Из книг — настоящими книгами.»..

Роберт Рождественский

Легко сказать, да не просто сделать. Попробуй, отыщи девчонку среди многомиллионного населения империи. Поначалу Николка рьяно взялся за поиски: оббегал всю Москву, облазил все ее закоулки и сомнительные места, побывал во всех доходных домах, ночлежках и притонах. Заглядывал в такие места, которые и полиция без надобности не посещала. А кого он только ни опрашивал! Целая галерея разнообразных лиц прошла перед его глазами: монашки и гулящие, мамахи и попрошайки, дворники и лоточники, бандиты и фармазоны. Не раз рисковал он наткнуться на нож или заточку, да останавливали руку злодея внушительная комплекция парня и его серьезное напряжённое лицо.

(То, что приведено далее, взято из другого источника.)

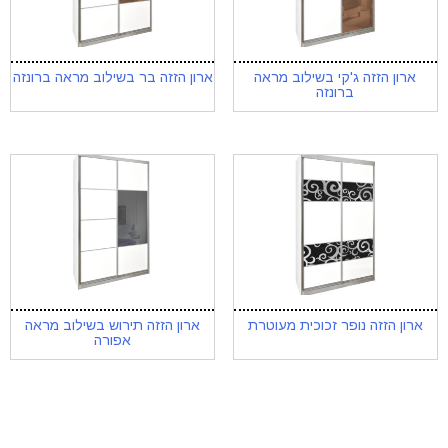
ארון הזזה ג'קי בשילוב מראה
ארון הזזה בר בשילוב מראה ברונזה
ברונזה
ארון הזזה נופר זכוכית מעוטרת
ארון הזזה תירוש בשילוב מראה
אפורה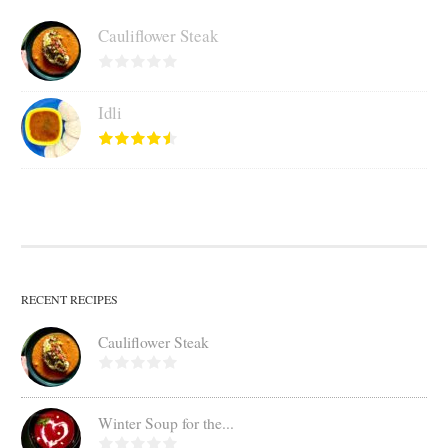
Cauliflower Steak
Idli
RECENT RECIPES
Cauliflower Steak
Winter Soup for the...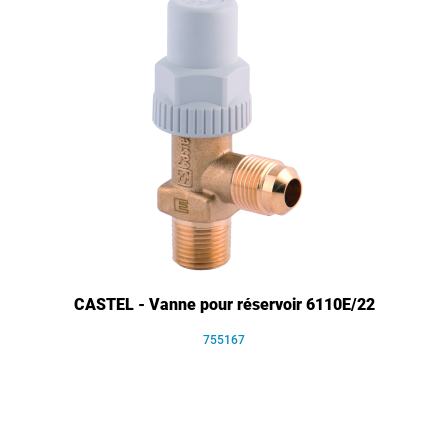
CASTEL - Vanne pour réservoir 6110E/22
755167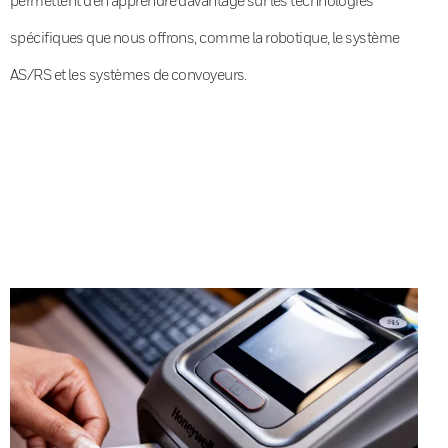
spécifiques que nous offrons, comme la robotique, le système
AS/RS et les systèmes de convoyeurs.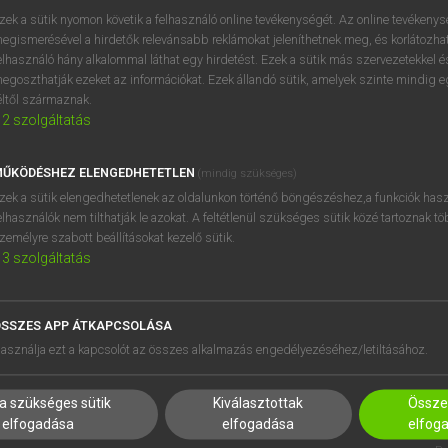
zek a sütik nyomon követik a felhasználó online tevékenységét. Az online tevékeny
egismerésével a hirdetők relevánsabb reklámokat jeleníthetnek meg, és korlátozhat
pe
keresése szótárainkban
elhasználó hány alkalommal láthat egy hirdetést. Ezek a sütik más szervezetekkel és
egoszthatják ezeket az információkat. Ezek állandó sütik, amelyek szinte mindig 
éltől származnak.
2
szolgáltatás
ŰKÖDÉSHEZ ELENGEDHETETLEN
(mindig szükséges)
zek a sütik elengedhetetlenek az oldalunkon történő böngészéshez,a funkciók hasz
elhasználók nem tilthatják le azokat. A feltétlenül szükséges sütik közé tartoznak t
zemélyre szabott beállításokat kezelő sütik.
3
szolgáltatás
SSZES APP ÁTKAPCSOLÁSA
HASZNÁLÓKNAK
SÚGÓ
asználja ezt a kapcsolót az összes alkalmazás engedélyezéséhez/letiltásához.
K
RÓLUNK
NTÉZMÉNYEKNEK
ELÉRHETŐSÉG
a szükséges sütik
Kiválasztottak
Összes
MEGOLDÁSOK
SÜTI BEÁLLÍTÁSOK
elfogadása
elfogadása
elfog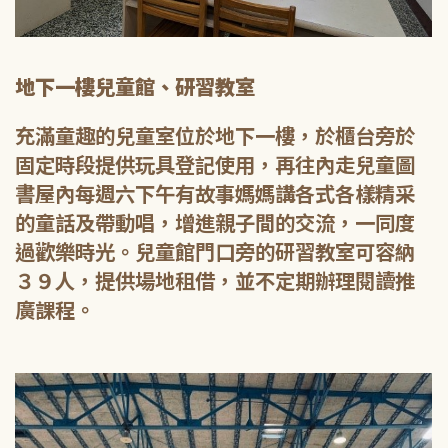
地下一樓兒童館、研習教室
充滿童趣的兒童室位於地下一樓，於櫃台旁於
固定時段提供玩具登記使用，再往內走兒童圖
書屋內每週六下午有故事媽媽講各式各樣精采
的童話及帶動唱，增進親子間的交流，一同度
過歡樂時光。兒童館門口旁的研習教室可容納
３９人，提供場地租借，並不定期辦理閱讀推
廣課程。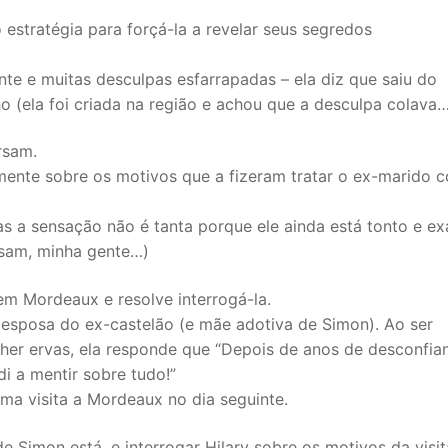
 estratégia para forçá-la a revelar seus segredos
e e muitas desculpas esfarrapadas – ela diz que saiu do
o (ela foi criada na região e achou que a desculpa colava
rsam.
lmente sobre os motivos que a fizeram tratar o ex-marido 
s a sensação não é tanta porque ele ainda está tonto e ex
nsam, minha gente…)
m Mordeaux e resolve interrogá-la.
 a esposa do ex-castelão (e mãe adotiva de Simon). Ao ser
lher ervas, ela responde que “Depois de anos de desconfia
i a mentir sobre tudo!”
ma visita a Mordeaux no dia seguinte.
 Simon está, e interrogar Hilary sobre os motivos da visi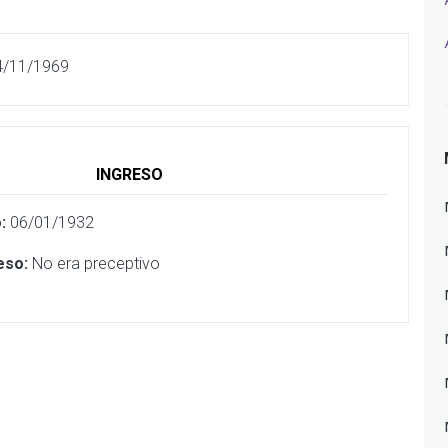
4/11/1969
INGRESO
:
06/01/1932
eso:
No era preceptivo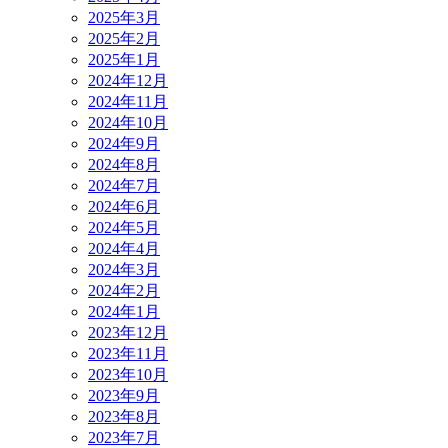
2025年3月
2025年2月
2025年1月
2024年12月
2024年11月
2024年10月
2024年9月
2024年8月
2024年7月
2024年6月
2024年5月
2024年4月
2024年3月
2024年2月
2024年1月
2023年12月
2023年11月
2023年10月
2023年9月
2023年8月
2023年7月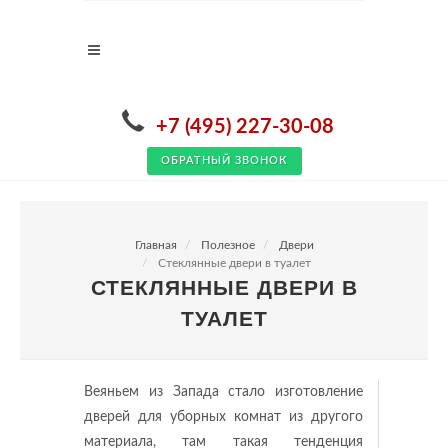
+7 (495) 227-30-08
ОБРАТНЫЙ ЗВОНОК
Главная
Полезное
Двери
Стеклянные двери в туалет
СТЕКЛЯННЫЕ ДВЕРИ В
ТУАЛЕТ
Веяньем из Запада стало изготовление
дверей для уборных комнат из другого
материала, там такая тенденция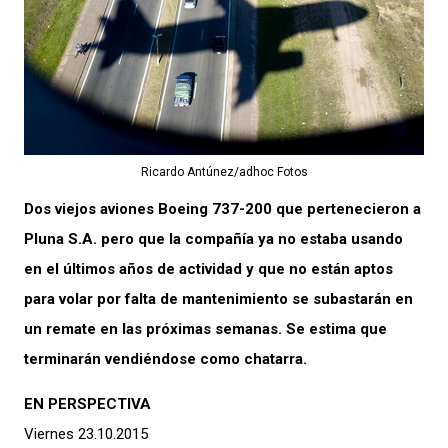
Ricardo Antúnez/adhoc Fotos
Dos viejos aviones Boeing 737-200 que pertenecieron a
Pluna S.A. pero que la compañía ya no estaba usando
en el últimos años de actividad y que no están aptos
para volar por falta de mantenimiento se subastarán en
un remate en las próximas semanas. Se estima que
terminarán vendiéndose como chatarra.
EN PERSPECTIVA
Viernes 23.10.2015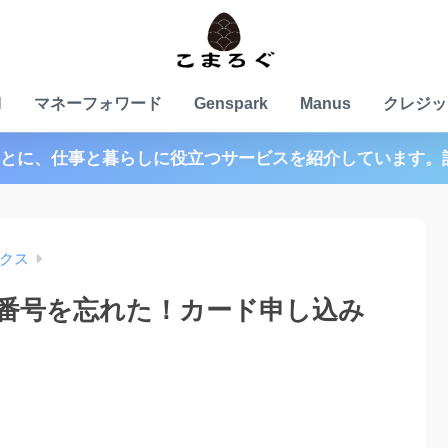
N
マネーフォワード
Genspark
Manus
クレジッ
とに、仕事と暮らしに役立つサービスを紹介しています。
クス
番号を忘れた！カード申し込み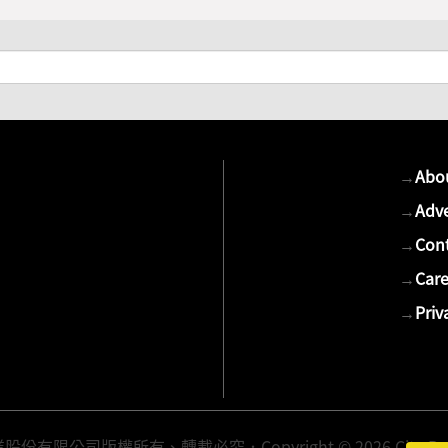
→
Abo
→
Adve
→
Cont
→
Care
→
Priv
有限公司版權所有、轉載必究．Copyright © 2026 Cite Publis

Москва в те дни представляла собой взбудораженный улей. Со всех щелей повылазили записные патриоты, которые, тряся немытыми волосами, произносили пламенные речи на тему «Отечество в опасности». Вчерашние оппозиционеры перекрасились в монархисты и взахлёб демонстрировали верноподданнические чувства. Газеты пестрели пошлыми, впрочем, они всем казались остроумными, карикатурами на германского кайзера и австрийского цезаря. Ненависть к немчуре, «злобным тевтонам», зашкаливала. Кое-где полиция с трудом смогла предотвратить немецкие погромы. Усилилась подозрительность. Любой немец, будь он российским подданным в третьем поколении, сразу же брался под подозрение. Появились патрули, в которых безусые юнцы — вчерашние студенты, делая хмурый и серьезный вид, проверяли документы. Все чаще и чаще на улицах Первопрестольной можно было увидеть шагающие на запад колонны маршевых батальонов. «Соловей, соловей, пташечка…» — бодро вытягивали вчерашние мужички, отправляясь под пули и шрапнель неприятеля. Вся Москва окрасилась в серо-зеленые цвета. Вчерашний обыватель, профессор или чиновник, натянув сапоги, галифе, френч и фуражку, демонстрировал свою сопричастность ко Второй, как ее называли бойкие борзописцы, Отечественной войне. Особо отличились на поприще казенного патриотизма вчерашние земцы, а ныне, как их с издёвкой называли, земгусары[6].

Николаю, считавшему себя искренним патриотом, претил весь этот показной, нарочитый патриотизм. Ему казалась, что эта пена, которая непременно скоро схлынет и тогда проявятся подлинные чувства искренних людей. Тем более он привык любить Россию лично, беречь в себе это чувство, поэтому ему претили эти, невесть как возникшие, стадные инстинкты людской толпы. Еще он обратил внимание, что далеко не все поддались этому коллективному помешательству. Ему нравилось, что его новые товарищи по цирковой труппе вовсе не разделяют всеобщую эйфорию.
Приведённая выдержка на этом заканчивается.